Try it:
Omit the pictures and output every entry below exactly as written.

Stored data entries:
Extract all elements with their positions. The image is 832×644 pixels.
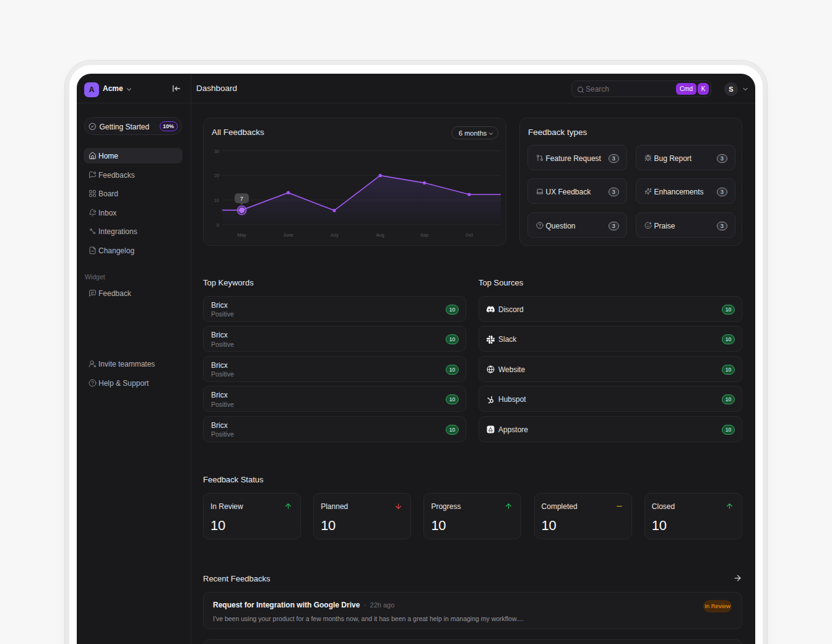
svg-text:Oct: Oct [466,232,474,238]
svg-text:20: 20 [214,173,219,178]
svg-text:Sep: Sep [420,232,428,238]
svg-text:June: June [283,232,293,238]
svg-text:May: May [237,232,246,238]
svg-text:30: 30 [214,149,219,154]
svg-text:10: 10 [214,198,219,203]
svg-text:Aug: Aug [376,232,384,238]
svg-text:7: 7 [240,195,243,202]
svg-text:0: 0 [217,222,219,228]
svg-text:July: July [330,232,339,238]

Answer for this exercise:
Extract all elements with their positions. The image is 832×644 pixels.
svg-text:Oct: Oct [466,232,474,238]
svg-text:20: 20 [214,173,219,178]
svg-text:Sep: Sep [420,232,428,238]
svg-text:June: June [283,232,293,238]
svg-text:May: May [237,232,246,238]
svg-text:30: 30 [214,149,219,154]
svg-text:10: 10 [214,198,219,203]
svg-text:Aug: Aug [376,232,384,238]
svg-text:7: 7 [240,195,243,202]
svg-text:0: 0 [217,222,219,228]
svg-text:July: July [330,232,339,238]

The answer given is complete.